Fig. 1
Steps of the CHLOE process of image analysis. First the image features are computed using WNDCHRM, and then CHLOE is applied. The CHLOE input is the feature values computed by WNDCHRM, and its output is a file that contains the most likely outliers.
Fig. 2
Sample images of class "212" (first row), "406" (second row), "198" (third row), and "216" (fourth row) taken from the pollen dataset, and class "giantin" (last row).
Table 1
Image datasets used for the experiments. Each experiment includes one set of typical images, and one set of outlier images. The method is used to detect a single outlier image in the set of outlier images.
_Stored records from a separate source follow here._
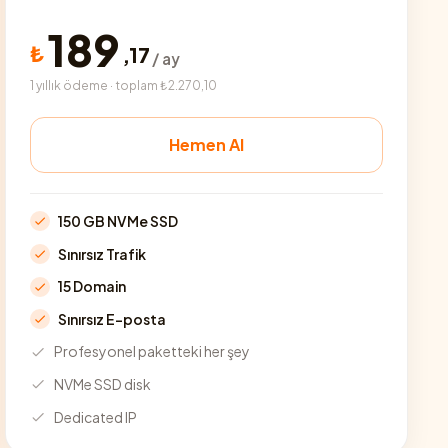
189
₺
,
17
/ ay
1 yıllık ödeme · toplam ₺2.270,10
Hemen Al
150 GB NVMe SSD
Sınırsız Trafik
15 Domain
Sınırsız E-posta
Profesyonel paketteki her şey
NVMe SSD disk
Dedicated IP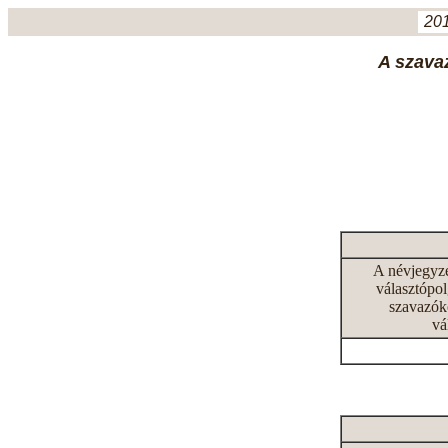
201
A szavaz
A névjegyz
választópol
szavazók
vá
| Dataset | Typical class | Outlier class | Images in typical class |
|---|---|---|---|
| Pollen | 198 | 212 | 90 |
| Pollen | 212 | 198 | 90 |
| Pollen | 216 | 406 | 90 |
| Pollen | 406 | 216 | 90 |
| CHO | hoechst | giantin | 69 |
| CHO | gianti | hoechst | 69 |
| Hela | actin | dna | 98 |
| Hela | dna | Actin | 87 |
| Hela | golgpp | Er | 86 |
| Hela | er | golgpp | 85 |
| Fruit Fly | stage 4 to 6 | stage 13 to 16 | 90 |
| Fruit Fly | stage 13 to 16 | stage 4 to 6 | 90 |
| C. elegans TB | Day 0 | Day 6 | 112 |
| C. elegans TB | Day 0 | Day 10 | 112 |
| C. elegans TB | Day 0 | Day 12 | 112 |
| RNAi | Untreated | CG7825 | 1500 |
| RNAi | Untreated | CG8114 | 1500 |
| RNAi | Untreated | CG8711 | 1500 |
| OAI | Women | Men | 1000 |
| OAI | Men | Women | 600 |
Fig. 3
The average detection accuracy of the outlier images for all image classes in Table 1 (where q = 5 and j = 5). In each experiment one class of images was used as the collection of outlier images, and another class was used as the typical images as specified in Table 1. The detection accuracy reflects the ability of the method to correctly detect an outlier image in the set of typical images.
Fig. 4
The eight top images detected by CHLOE when using the pollen experiment. The outlier is ranked second among the 91 images used in the experiment.
Fig. 5
The detection accuracy of the outlier image as a function of the q value (where k = 10). Clearly, the higher the number of likely outlier gets larger, the higher probability that the actual outlier will be among the detected outliers. The downside of increasing the value of q is that the program will make more detections, and therefore will require more human labour to analyse the output manually. For instance, when q is equal to 10 it means that the experimentalist will need to examine 10 output samples manually.
Fig. 6
The detection accuracy of the outlier image as a function of the j value (where q = 5 and k = 10). When more outliers are placed among the typical images, the method has a higher chance of detecting one of them as the actual outlier.
Fig. 7
The detection accuracy of the outlier image as a function of the k value (where q = 5 and j = 5). A higher k value reduces the chance of detecting a single outlier that has no similar samples in the dataset.
Fig. 8
Detection accuracy of cells treated by knockdown of different genes among untreated cells. The detection accuracy increases with kas it leads to the rejection of single outliers that are not related to the different gene, but it starts to decrease when the method is not able to detect more than kself-similar outliers.
Fig. 9
Detection accuracy of C. elegans terminal bulb microscopy images at an older age detected in a set of images taken at a younger age.
Fig. 10
Detection accuracy of men knee x-rays among a dataset of women knee x-rays, and women knee x-rays among a dataset of men knee x-rays.